Behind every great fortune there is a crime. – Balzac
And there passed yet another Vigilance Awareness Week! Pledge to eradicate corruption, banners, discussions, debates, pamphlets, messages, slogans etc in all the local newspapers educating the Aam Admi of the bad effects of corruption were few of the activities that we witnessed in our State in the week-long annual ritual that started on 30th Oct 2017 and culminated on the 4th November 2017. I sincerely hope we celebrate Vigilance Awareness Week 2018 with some reduction in corruption as some reputed surveys still rank J&K as one of the most corrupt states in India and this ranking has not changed for the last many years irrespective of different governments in power.
Corruption has become such a norm in our society, a few millions here and a few million there make no difference to the established nexus. The pertinent question one needs to ask is, what is it that’s lacking in us that over the years we could not improve the tag of being one of the most corrupt states in India? The answer is simple. The fight against corruption has been going in a mechanical manner whereas it needs radical changes in its implementation. The menace needs introspection and problem has to be addressed in the right perspective with an indomitable will. The crusade against corruption has to be ruthless and must go across the board. Otherwise, it will be like treating brain tumor with an amoxicillin tablet or with some balm.
Let us take the state of affair in the public sector units (PSUs) in our state as a test case to understand the corruption. There is no denying the fact that most of the public sector units in our state have turned white elephant and running in regular losses. Well, there can be some genuine reason for these losses, however, it is interesting to note that the losses of these PSUs/Corporations are directly related to the unprecedented growth of their merciless marauders managing the affairs of these PSUs and Corporations. Such proportional loss vis-à-vis unprecedented economic growth of their officials is a classic example proving that the tag of being one of the most corrupt states of India is pretty logical. Sadly, nouveau riches having emerged and risen as a result of lack of stringent and well developed state policy to tackle corruption are present in every second mohalla in our state today is nothing but an indication of the fact that the source of their ill gotten wealth has never seriously and professionally been questioned by any anti graft body. This also has a sociological impact as one corrupt, when goes scot free, encourages dozen other on the one hand and discourages hundreds of honest and dedicated workers on the other.
Investigating agencies must realize that corruption never takes place in isolation. It’s always a joint venture in which every stakeholder gets its due share. To stop this, we need immediate reforms in the institutions which must begin with an understanding of the corruption formula C=M+D-A given by Professor Robert Klitgaard, the Ford Distinguished Professor of International Development and Security who is widely known as ‘the world’s leading expert on corruption’. The said formula originally appeared in Klitgaard’s book, ‘Controlling Corruption’ in the year 1975. Robert Klitgaard has developed models, methods, and examples that have helped countries and international institutions control corruption.
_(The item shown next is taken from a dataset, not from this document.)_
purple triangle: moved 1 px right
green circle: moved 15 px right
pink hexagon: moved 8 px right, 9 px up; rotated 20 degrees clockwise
He has served on the faculty of the World Economic Forum, the editorial boards of Theoria and the Journal of Economic Literature, and the Board of the International Development Evaluation Association. In addition to authoring many articles, Klitgaard is the author of 10 books, including Addressing Corruption Together and Tropical Gangsters. In the formula C=M+D-A, ‘C’ stands for corruption, ‘M’ is for monopoly, ‘D’ is for discretion and ‘A’ stands for accountability which means “Corruption equals monopoly plus discretion minus accountability”. As per Prof. Robert Klitgaard, corruption is a matter of degree and extent which varies over time and space. He furthers says that the most corrupt acts are not crimes of passion but crimes of calculation. Officials are not corrupt all the time, at every opportunity; and so it is reasonable to assume that an official undertakes a corrupt action when, in his judgement, its likely benefits outweigh its likely costs. And last, corruption certainly can be reduced if never eliminated.
However, critics while disagreeing with Prof. Klitgaard argue that too much discretion can be abused by the higher officers but government officials who have too little discretion may be more inclined to bend or ignore rules that are seen foolish, inefficient, and contrary to prevailing social norms. In other words, while some forms of corruption involve wrongfully exercising lawful discretion, other forms of corruption involves violating formal constraints on discretion. Making those constraints tighter may reduce the former kind of corruption but exacerbate the latter kind.
It’s right time for the radical changes in our fight against corruption. It’s time to make every public servant accountable of every acts of commission or omission even if it doesn’t involve money. A message must go down the line that new dispensation means business and time is over when looting the State exchequer with impunity was a routine affair. Those who have plundered the Districts, Range, Zone, Province, PSUs, Cooperatives or ruined the institutions, flora and fauna, water bodies or pastures of our state and think will retire gracefully must realize that the anti corruption laws are equally applicable to them and their ill gotten wealth, golf course buddies, big and expensive counsels or charted accountants cannot save them anymore. The system still exists and we are in a democratic and not anarchical setup where the sane voices can be silenced…we have to trust the system and those who put the interests of the society first.